Is it possible to store a command inside a variable?
i want this piece to be stored inside a variable, so i can use it later in a different command
$u | cut -d " " -f 2
var="$u | cut -d " " -f 2"
eval $var
I tried to use eval but I receive this error:
-f 2: command not found
Anyone know if this is possible?
Thanks
It is a really bad idea. It is extremely insecure, dangerous, error-prone(not just malfunctioning but syntax errors out of the blue given unexpected input), difficult to pass values into and out of, and incomprehensible to anyone who didn't write it (and often enough, to the writer, eventually).
Wanting to do so usually means more ordinary methods like functions, variables, and loops have been overlooked.
What exactly is your goal here? What problem are you trying to solve by storing commands?
I Agree with Corona688 on this, buy the way your syntax issue is a quoting problem: double quotes within command and surrounding the var assignment.
var="$u | cut -d \" \" -f 2"
Also, it will assign the value of $u right then, and not get any "new" value when you use it later.
Functions do this.
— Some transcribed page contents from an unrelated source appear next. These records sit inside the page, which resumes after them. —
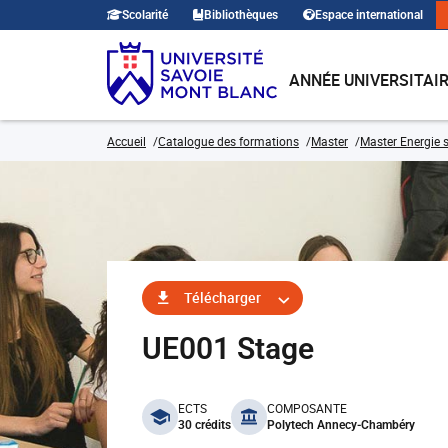
Scolarité
Bibliothèques
Espace international
ANNÉE UNIVERSITAI
Accueil
Catalogue des formations
Master
Master Energie s
Télécharger
UE001 Stage
benefits
ECTS
COMPOSANTE
30 crédits
Polytech Annecy-Chambéry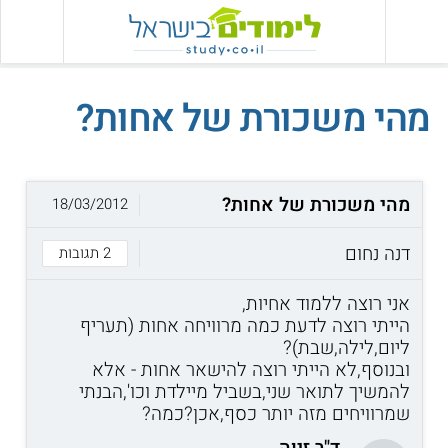
מהי משכורת של אחות?
מהי משכורת של אחות?
18/03/2012
דנה נחום
2 תגובות
אני רוצה ללמוד אחיות,
הייתי רוצה לדעת כמה מרוויחה אחות (תעריף
ליום,לילה,שבת)?
ובנוסף,לא הייתי רוצה להישאר אחות - אלא
להמשיך לתואר שני,בשביל מיילדת וכו',הבנתי
שמרוויחים מזה יותר כסף,אכן?כמה?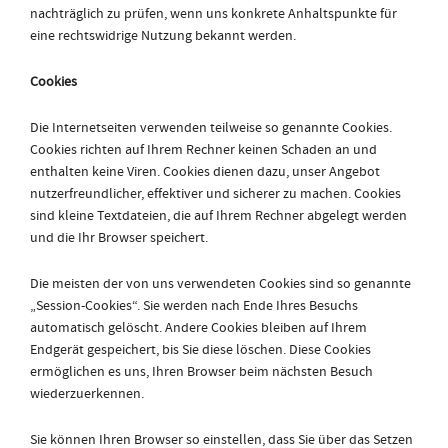
nachträglich zu prüfen, wenn uns konkrete Anhaltspunkte für
eine rechtswidrige Nutzung bekannt werden.
Cookies
Die Internetseiten verwenden teilweise so genannte Cookies.
Cookies richten auf Ihrem Rechner keinen Schaden an und
enthalten keine Viren. Cookies dienen dazu, unser Angebot
nutzerfreundlicher, effektiver und sicherer zu machen. Cookies
sind kleine Textdateien, die auf Ihrem Rechner abgelegt werden
und die Ihr Browser speichert.
Die meisten der von uns verwendeten Cookies sind so genannte
„Session-Cookies“. Sie werden nach Ende Ihres Besuchs
automatisch gelöscht. Andere Cookies bleiben auf Ihrem
Endgerät gespeichert, bis Sie diese löschen. Diese Cookies
ermöglichen es uns, Ihren Browser beim nächsten Besuch
wiederzuerkennen.
Sie können Ihren Browser so einstellen, dass Sie über das Setzen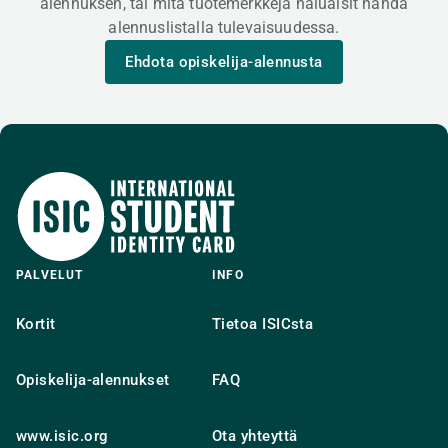
alennuksen,
tai mitä tuotemerkkejä haluaisit nähdä
alennuslistalla tulevaisuudessa.
Ehdota opiskelija-alennusta
PALVELUT
INFO
Kortit
Tietoa ISICsta
Opiskelija-alennukset
FAQ
www.isic.org
Ota yhteyttä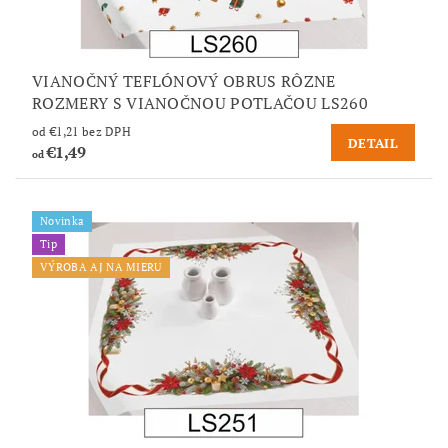
VIANOČNÝ TEFLÓNOVÝ OBRUS RÔZNE
ROZMERY S VIANOČNOU POTLAČOU LS260
od €1,21 bez DPH
DETAIL
€1,49
od
Novinka
Tip
VÝROBA AJ NA MIERU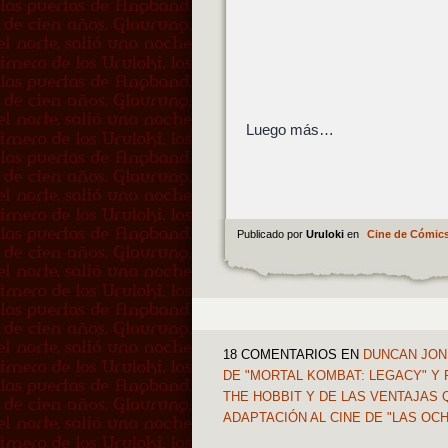
Luego más…
Publicado por
Uruloki
en
Cine de Cómic
18 COMENTARIOS
EN
DUNCAN JONE
DE "MORTAL KOMBAT: LEGACY" Y 
THE HOBBIT Y DE LAS VENTAJAS 
ADAPTACIÓN AL CINE DE "LAS O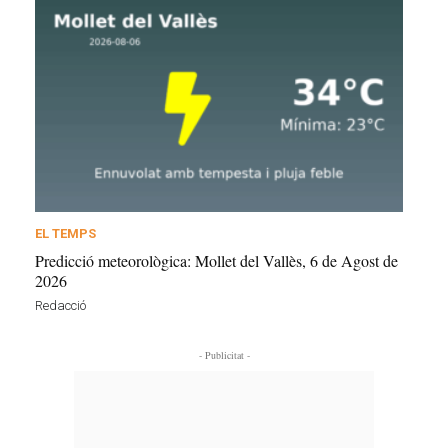
EL TEMPS
Predicció meteorològica: Mollet del Vallès, 6 de Agost de
2026
Redacció
- Publicitat -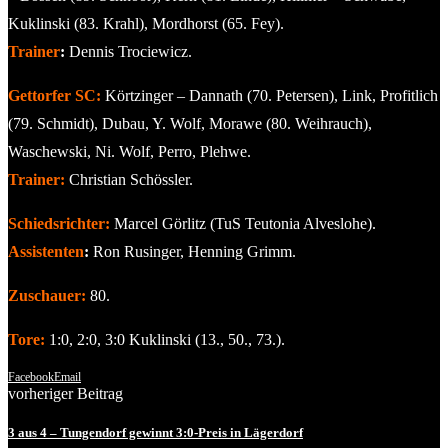
Kuklinski (83. Krahl), Mordhorst (65. Fey).
Trainer
:
Dennis Trociewicz.
Gettorfer SC:
Körtzinger – Dannath (70. Petersen), Link, Profitlich
(79. Schmidt), Dubau, Y. Wolf, Morawe (80. Weihrauch),
Waschewski, Ni. Wolf, Perro, Plehwe.
Trainer:
Christian Schössler.
Schiedsrichter:
Marcel Görlitz (TuS Teutonia Alveslohe).
Assistenten
:
Ron Rusinger, Henning Grimm.
Zuschauer:
80.
Tore:
1:0, 2:0, 3:0 Kuklinski (13., 50., 73.).
Facebook
Email
vorheriger Beitrag
3 aus 4 – Tungendorf gewinnt 3:0-Preis in Lägerdorf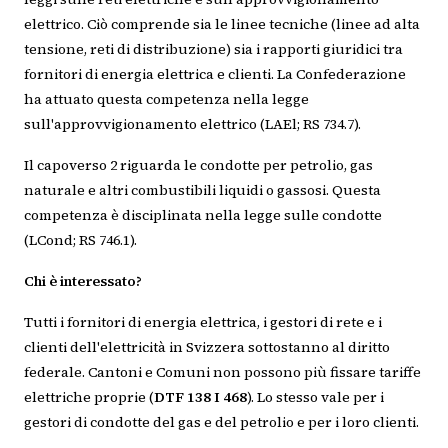
elettrico. Ciò comprende sia le linee tecniche (linee ad alta
tensione, reti di distribuzione) sia i rapporti giuridici tra
fornitori di energia elettrica e clienti. La Confederazione
ha attuato questa competenza nella legge
sull'approvvigionamento elettrico (LAEl; RS 734.7).
Il capoverso 2 riguarda le condotte per petrolio, gas
naturale e altri combustibili liquidi o gassosi. Questa
competenza è disciplinata nella legge sulle condotte
(LCond; RS 746.1).
Chi è interessato?
Tutti i fornitori di energia elettrica, i gestori di rete e i
clienti dell'elettricità in Svizzera sottostanno al diritto
federale. Cantoni e Comuni non possono più fissare tariffe
elettriche proprie (
DTF 138 I 468
). Lo stesso vale per i
gestori di condotte del gas e del petrolio e per i loro clienti.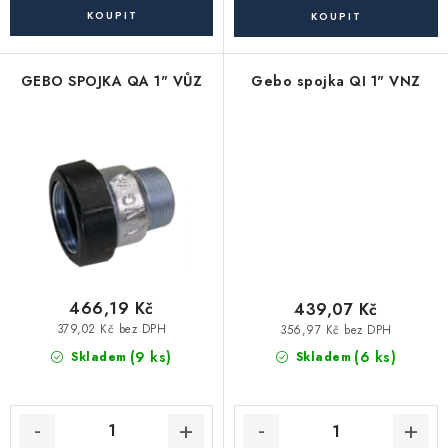
Akce, Slevy
Kontakty
Poštovné a doprava
Obchodní podmínky
GEBO SPOJKA QA 1" VŮZ
Gebo spojka QI 1" VNZ
Reklamační podmínky
Pravidla ochrany osobních údajů (GDPR)
Obchodní podmínky půjčovny nářadí
Moje objednávka
466,19 Kč
439,07 Kč
379,02 Kč bez DPH
356,97 Kč bez DPH
(9 ks)
(6 ks)
Skladem
Skladem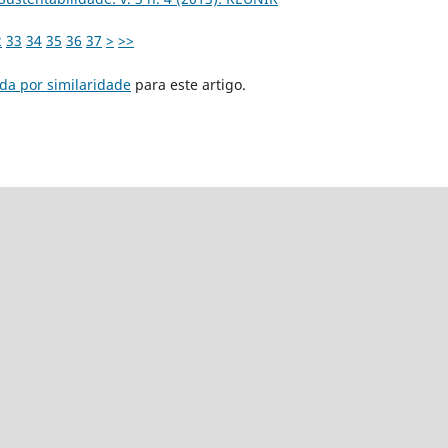
2
33
34
35
36
37
>
>>
da por similaridade
para este artigo.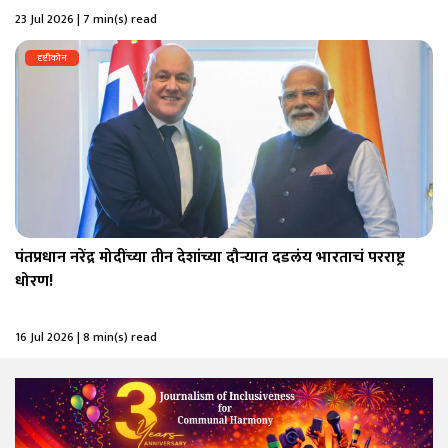
23 Jul 2026 | 7 min(s) read
दृष्टीकोन
पंतप्रधान नरेंद्र मोदींच्या तीन देशांच्या दौऱ्यात दडलंय भारताचं परराष्ट्र
धोरण!
16 Jul 2026 | 8 min(s) read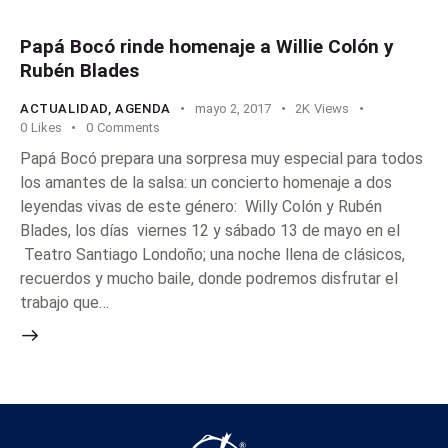
Papá Bocó rinde homenaje a Willie Colón y
Rubén Blades
ACTUALIDAD
,
AGENDA
mayo 2, 2017
2K
Views
0
Likes
0
Comments
Papá Bocó prepara una sorpresa muy especial para todos
los amantes de la salsa: un concierto homenaje a dos
leyendas vivas de este género: Willy Colón y Rubén
Blades, los días viernes 12 y sábado 13 de mayo en el
Teatro Santiago Londoño; una noche llena de clásicos,
recuerdos y mucho baile, donde podremos disfrutar el
trabajo que…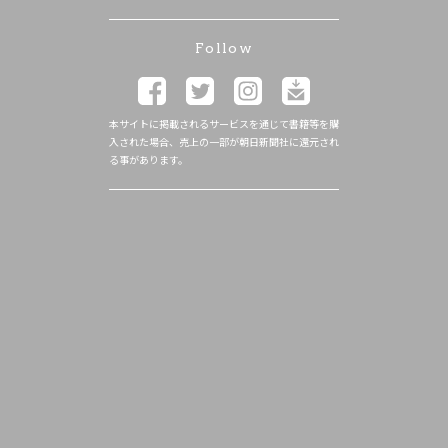
Follow
本サイトに掲載されるサービスを通じて書籍等を購
入された場合、売上の一部が朝日新聞社に還元され
る事があります。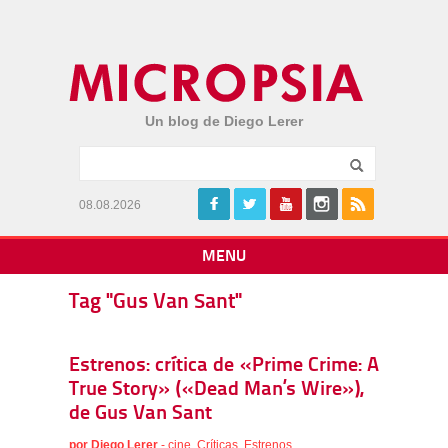
Un blog de Diego Lerer
08.08.2026
MENU
Tag "Gus Van Sant"
Estrenos: crítica de «Prime Crime: A
True Story» («Dead Man’s Wire»),
de Gus Van Sant
por
Diego Lerer
-
cine
,
Críticas
,
Estrenos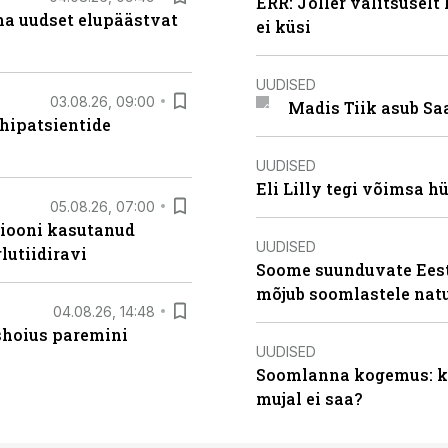
ERR: Joller valitsuselt
ma uudset elupäästvat
ei küsi
UUDISED
03.08.26, 09:00
Madis Tiik asub Sa
hipatsientide
UUDISED
Eli Lilly tegi võimsa h
05.08.26, 07:00
siooni kasutanud
UUDISED
lutiidiravi
Soome suunduvate Eesti
mõjub soomlastele nat
04.08.26, 14:48
ishoius paremini
UUDISED
Soomlanna kogemus: kui
mujal ei saa?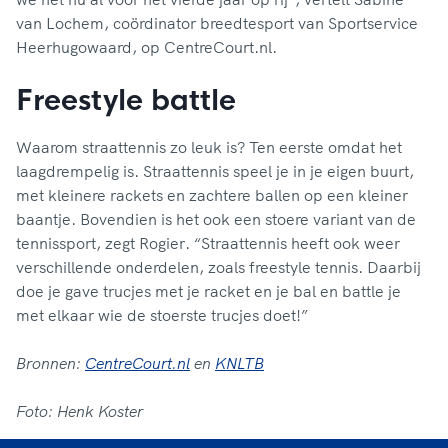
van Lochem, coördinator breedtesport van Sportservice
Heerhugowaard, op CentreCourt.nl.
Freestyle battle
Waarom straattennis zo leuk is? Ten eerste omdat het
laagdrempelig is. Straattennis speel je in je eigen buurt,
met kleinere rackets en zachtere ballen op een kleiner
baantje. Bovendien is het ook een stoere variant van de
tennissport, zegt Rogier. “Straattennis heeft ook weer
verschillende onderdelen, zoals freestyle tennis. Daarbij
doe je gave trucjes met je racket en je bal en battle je
met elkaar wie de stoerste trucjes doet!”
Bronnen:
CentreCourt.nl
en
KNLTB
Foto: Henk Koster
Use a function.
I agree with everything Chubler_XL, Corona688, and neutronscott have said, but just to be clear, the error you are getting is not from the eval ; it is from the command:
var="$u | cut -d " " -f 2"
which sets var to the string $u | cut -d (with $u expanded to the the current contents of the variable u ) and exports var into the environment of the command -f 2 (which the shell did not find on your search path).